Discussion of “Googling Food Webs”: the use of PageRank like algorithms to analyze nutrient flow
A while ago our class discussed how PageRank is used by search engines to find reasonable answers to web-search queries. We discussed how PageRank “flows” down hyperlinks and eventually reaches an equilibrium, with pages that have greater “authority” receiving higher PageRank values than those of lesser “authority.” In a recent paper, two computational biologists, Stephano Allesina and Mercedes Pascual, applied an algorithm similar to Google’s PageRank to model nutrient flow in food webs (see PLoS Computational Biology’s September 2009 issue for the full article, entitled “Googling Food Webs: Can Eigenvector Measure Species’ Importance for Coextinction”). In their model, species took the place of webpages, and predator-prey relationships took the place of hyperlinks. Instead of PageRank, nutrients flowed down the network, and they hoped that those species with higher rates of nutrient flow would prove to be more important to the food web. Specifically, they wanted to know whether removing a species with a higher equilibrium nutrient flow rate would lead to greater rates of secondary extinction. They noted a couple key differences between their model and the standard PageRank model. Unlike in the PageRank model, the “authority” of a node was not determined by incoming links to that node, but rather by outgoing links – the more other species that a given species supports with the nutrients passing though it, the more important it is to the ecosystem. Another major difference between websites and food webs is that in food webs all nutrients originate in and are recycled to the external environment. They modeled this second difference by adding a “root” node which had directed edges pointing to all of the primary producers, and by adding directed edges pointing to the “root” node from every other node in the food web (see fig. 1).
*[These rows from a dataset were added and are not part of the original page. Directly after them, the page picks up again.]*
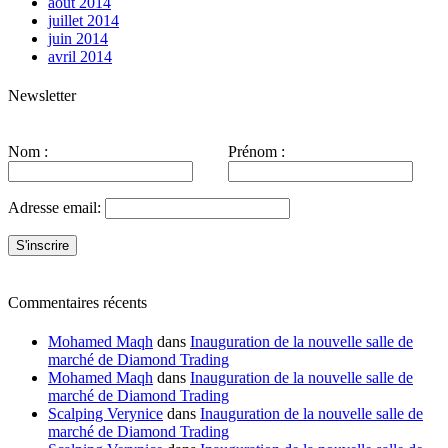
août 2014
juillet 2014
juin 2014
avril 2014
Newsletter
Nom :
Prénom :
Adresse email:
Commentaires récents
Mohamed Maqh
dans
Inauguration de la nouvelle salle de
marché de Diamond Trading
Mohamed Maqh
dans
Inauguration de la nouvelle salle de
marché de Diamond Trading
Scalping Verynice
dans
Inauguration de la nouvelle salle de
marché de Diamond Trading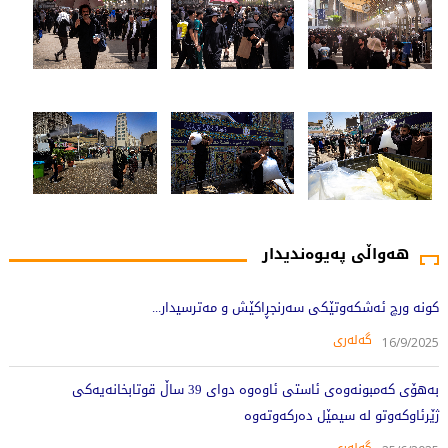
هەواڵی پەیوەندیدار
کونە ورچ ئەشکەوتێکی سەرنجڕاکێش و مەترسیدار...
گەلەری
16/9/2025
بەهۆى کەمبونەوەى ئاستى ئاوەوە دواى 39 ساڵ قوتابخانەیەکى
ژێرئاوکەوتو لە سیمێل دەرکەوتەوە
گەلەری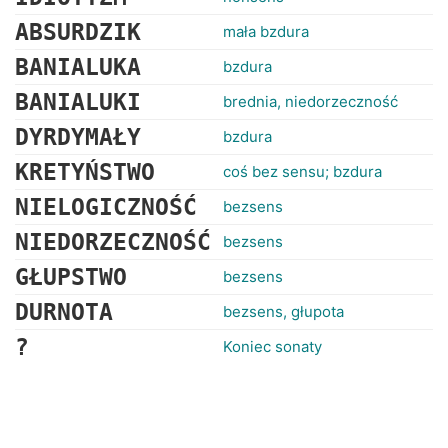
ABSURDZIK
mała bzdura
BANIALUKA
bzdura
BANIALUKI
brednia, niedorzeczność
DYRDYMAŁY
bzdura
KRETYŃSTWO
coś bez sensu; bzdura
NIELOGICZNOŚĆ
bezsens
NIEDORZECZNOŚĆ
bezsens
GŁUPSTWO
bezsens
DURNOTA
bezsens, głupota
?
Koniec sonaty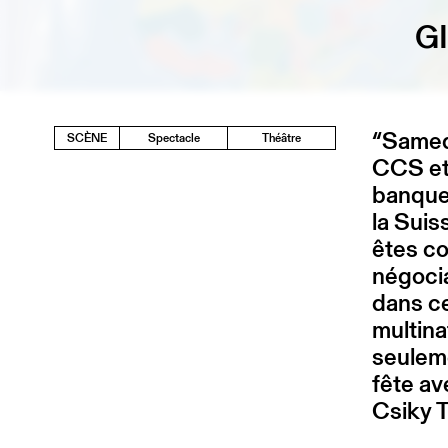
G
“Samedi
SCÈNE
Spectacle
Théâtre
CCS et 
banquet
la Suis
êtes c
négocia
dans ce
multina
seulem
fête av
Csiky T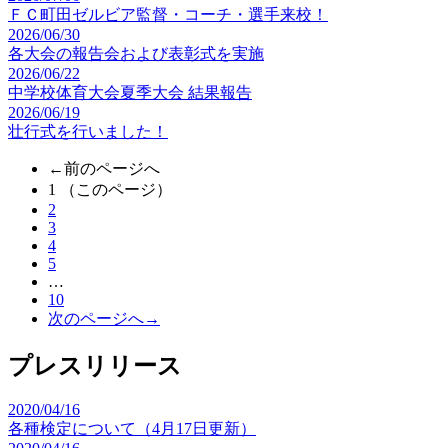
ＦＣ町田ゼルビア監督・コーチ・選手来校！
2026/06/30
各大会の報告会および表彰式を実施
2026/06/22
中学校体育大会夏季大会 結果報告
2026/06/19
壮行式を行いました！
←前のページへ
1
（このページ）
2
3
4
5
…
10
次のページへ→
プレスリリース
2020/04/16
各種検定について（4月17日更新）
Allesina and Pascual ran a series of In-silico extinction experiments, comparing the PageRank-like algorithm to other algorithms, and discovered that the PageRank-like algorithm outperformed all the other algorithms, finding the species that, if removed, would lead to the most secondary extinctions eleven out of every twelve times. They also discovered that by removing redundant links in the food web they could make the PageRank-like algorithm find the most important species every time.
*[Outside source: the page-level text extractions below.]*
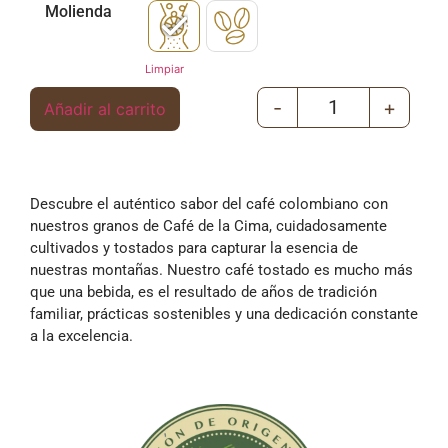
Molienda
Limpiar
-
+
Añadir al carrito
Descubre el auténtico sabor del café colombiano con
nuestros granos de Café de la Cima, cuidadosamente
cultivados y tostados para capturar la esencia de
nuestras montañas. Nuestro café tostado es mucho más
que una bebida, es el resultado de años de tradición
familiar, prácticas sostenibles y una dedicación constante
a la excelencia.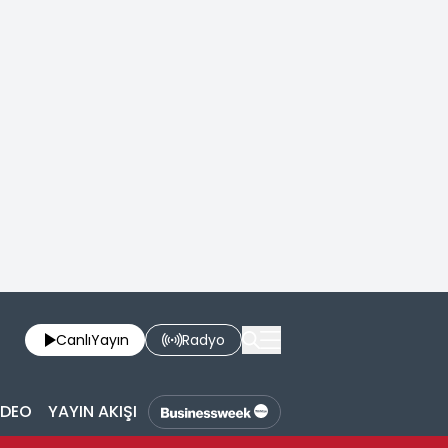
Canlı
Yayın
Radyo
İDEO
YAYIN AKIŞI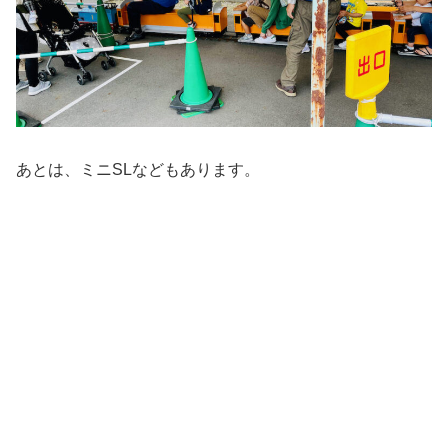
あとは、ミニSLなどもあります。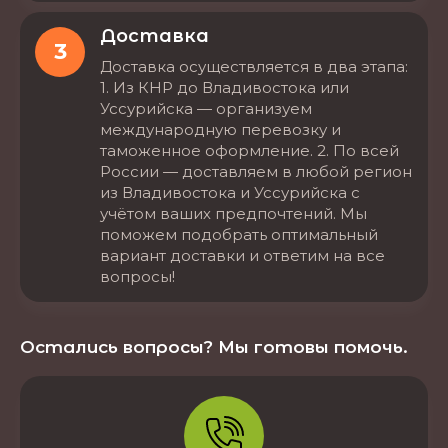
Доставка
3
Доставка осуществляется в два этапа:
1. Из КНР до Владивостока или
Уссурийска — организуем
международную перевозку и
таможенное оформление. 2. По всей
России — доставляем в любой регион
из Владивостока и Уссурийска с
учётом ваших предпочтений. Мы
поможем подобрать оптимальный
вариант доставки и ответим на все
вопросы!
Остались вопросы? Мы готовы помочь.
Simple graph-theory based algorithms such as PageRank are already immensely useful in finding the most important website out of many on the web. The use of such algorithms to find the most important species in an ecosystem may prove to be useful to government and other natural resource managers who must choose where to direct funding and man hours in protecting natural resources. The relatively simple PageRank algorithm has the added advantage of being entirely reliant on network structure, as opposed to actual flow from node to node. This means that natural resource managers do not need to do the difficult task of following nutrients through a food web, and instead need only to do the relatively easy task of finding out who eats whom.
One thing which has yet to be done, to my knowledge, with this PageRank-like algorithm is a field test. A removal experiment in a well controlled environment may help support, refine, or refute this simple model of ecosystem stability.